Saya tidak tahu mau mengatakan apa-apa, kecuali: terpujilah Tuhan yang telah datang melawat anak-anakNya. Saya tahu betul meja belajar itu penuh buku dan tumpukan kertas. Seandainya api lilin menyambar buku dan kertas itu menimbulkan kebakaran hebat sementara Martha, Kika, Nina dan Wili tertidur lelap. Seandainya asap memenuhi kamar dan keempat orang bagian hidup saya kedapatan mati lemas. Oh betapa ngeri dan buruknya hidup ini! Namun Tuhan rupanya masih kasihan kepada kami dan kepada saya. Dia tidak mengijinkan malapetaka itu terjadi. Saya tidak tahu apa yang dilakukan Tuhan malam itu. Saya ada di Serpong dan istri serta anak-anak saya di Palembang. Mereka juga tidak tahu sebab semuanya lelap. Namun iman saya mengatakan Tuhan datang untuk memadamkan api di kamar tidur kami dan menghalau asapnya, lantas memeluk Martha, Kika dan Nina dan Wili tidur nyenyak sampai pagi. Ya, Dia telah datang di saat kami masih menanti-nantikanNya di minggu-minggu Adven ini. Dia memberi kami kesempatan meneruskan bersukacita dan berbahagia. Sebab itu: mulialah namaNya.
Serpong, Adven 03 Desember 2008
Pdt Daniel T.A. Harahap
Share on Facebook
SYUKURLAH SEMUANYA BAIK2 SAJA. GOD BLESS…
TERPUJILAH TUHAN YANG MAHA BESAR
KARENA PERBUATAN TANGAN NYA YANG AJAIB…
BERBAHAGIALAH SETIAP ORANG YANG SELAU BERHARAP DAN MENANTI-NANTIKAN PERTOLONGAN TUHAN..

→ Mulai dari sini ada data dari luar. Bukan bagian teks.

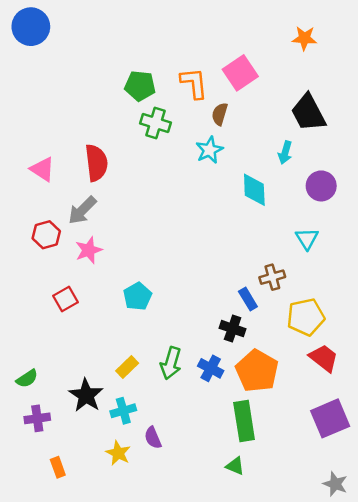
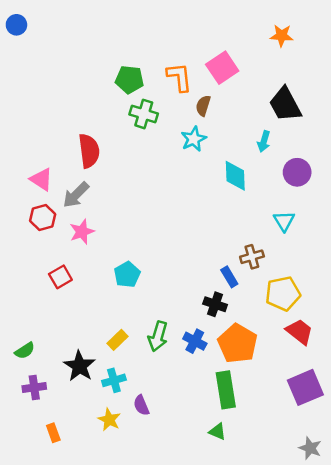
blue circle: (31, 27) -> (16, 25), moved, size x0.6
pink triangle: (42, 169) -> (41, 179), moved

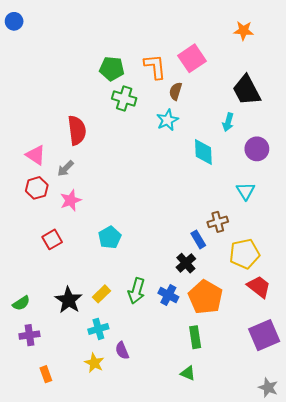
gray arrow: (76, 195) -> (65, 168), size x0.7
black cross: (215, 304) -> (186, 263), turned 30
black star: (79, 366) -> (69, 300), moved
green rectangle: (226, 390) -> (195, 337), size x0.7

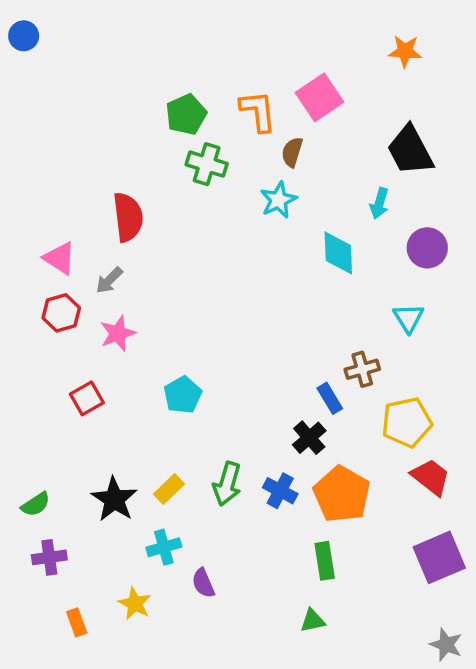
green pentagon: (112, 69) -> (186, 114), turned -30
yellow star: (94, 363) -> (135, 604), moved
green triangle: (188, 373) -> (313, 621), turned -35

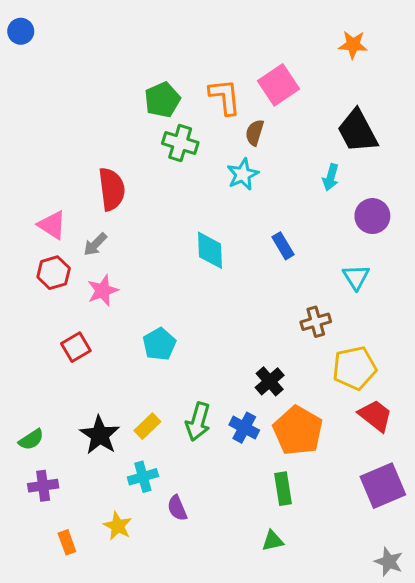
cyan diamond: (338, 253) -> (210, 250), moved
blue rectangle: (330, 398) -> (283, 246), moved

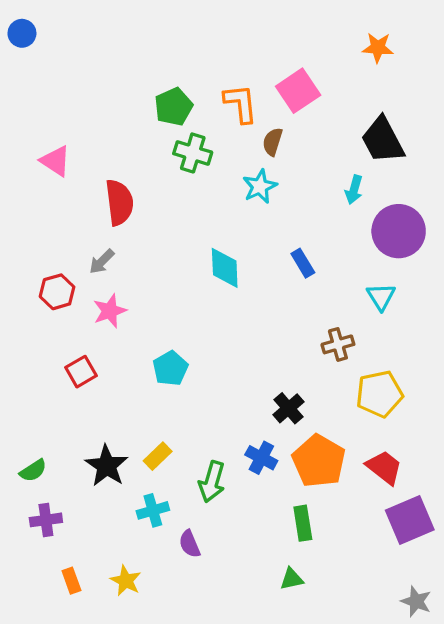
purple circle: (372, 216) -> (399, 231), size x1.4
pink triangle: (52, 225) -> (55, 161), moved
red trapezoid: (375, 416) -> (384, 467), moved
green arrow: (198, 422) -> (212, 482), moved
yellow star: (118, 526) -> (126, 581), moved

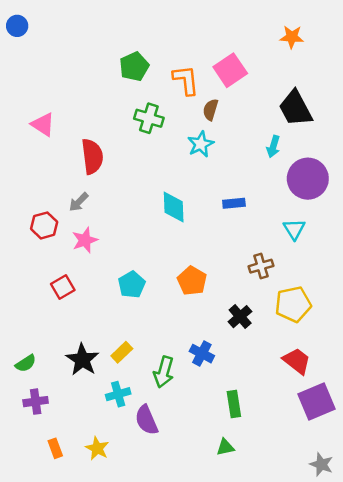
green pentagon: (174, 107) -> (134, 67), moved
blue rectangle: (303, 263) -> (234, 203), turned -65
black cross: (288, 408) -> (240, 317), moved
orange pentagon: (319, 461) -> (192, 281), moved, size x0.7
purple semicircle: (190, 544) -> (146, 420), size x1.4

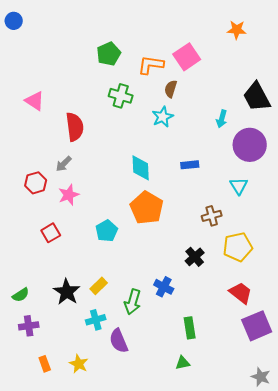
orange L-shape: (186, 80) -> (151, 65), turned -76
black trapezoid: (295, 108) -> (257, 97), moved
orange pentagon: (192, 281) -> (147, 208), moved, size x1.4

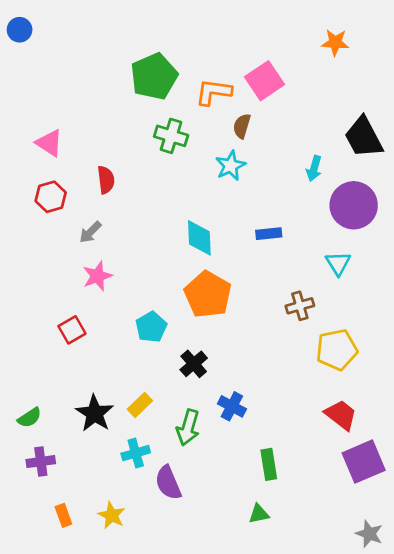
green pentagon: (109, 54) -> (154, 76), size x1.4
red semicircle: (75, 127) -> (106, 180), size x0.7
red hexagon: (36, 183) -> (51, 197), moved
black cross: (195, 257) -> (194, 364), moved

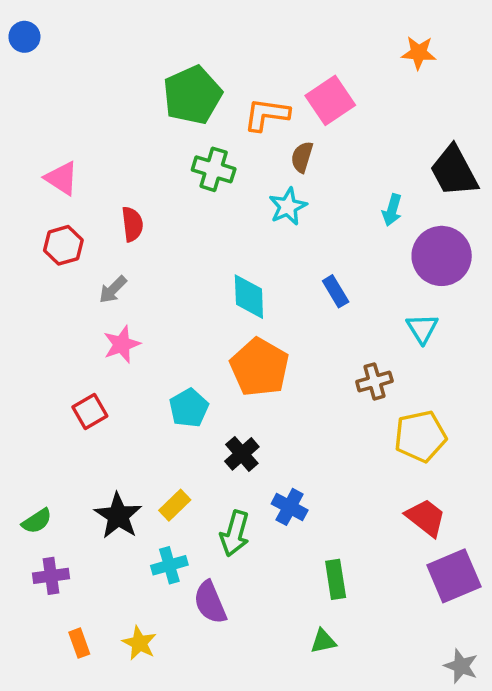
blue rectangle: (269, 234) -> (336, 291), turned 65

SOLA GRACIA. SOLI DEO GLORIA
Sekali lagi, pertolongan Tuhan akan datang dengan cara dan waktu yang ajaib. Terpujilah Tuhan atas kebaikan-Nya.
Salam buat keluarga ya Amang…Horas.
Doa : Mengucap syukur senantiasa kepada Tuhan.
Puji Tuhan semua baik-baik saja. Memang Tuhan selalu mempunyai cara yang misterius untuk menjaga dan melindungi kita. Suatu pertanda mungkin supaya kita lebih berhati-hati….Horas….
Suatu fakta nyata kalau kita selalu mengandalkan Tuhan dalam kehidupan ini, maka seluruh kehidupan kita dijaga oleh Tuhan.
Terpujilah Tuhan.
Saran Amang: Untuk antisipasi kalau mati lampu, baiknya di rumah disediakan lampu emergency.
Pertolongan tak hanya melepaskan ibu dan anak-anak dari mara bahaya, tapi sekaligus itu mengingatkan kita untuk selalu waspada dan berhati-hati, sedikit saja kesalahan dapat berakibat fatal…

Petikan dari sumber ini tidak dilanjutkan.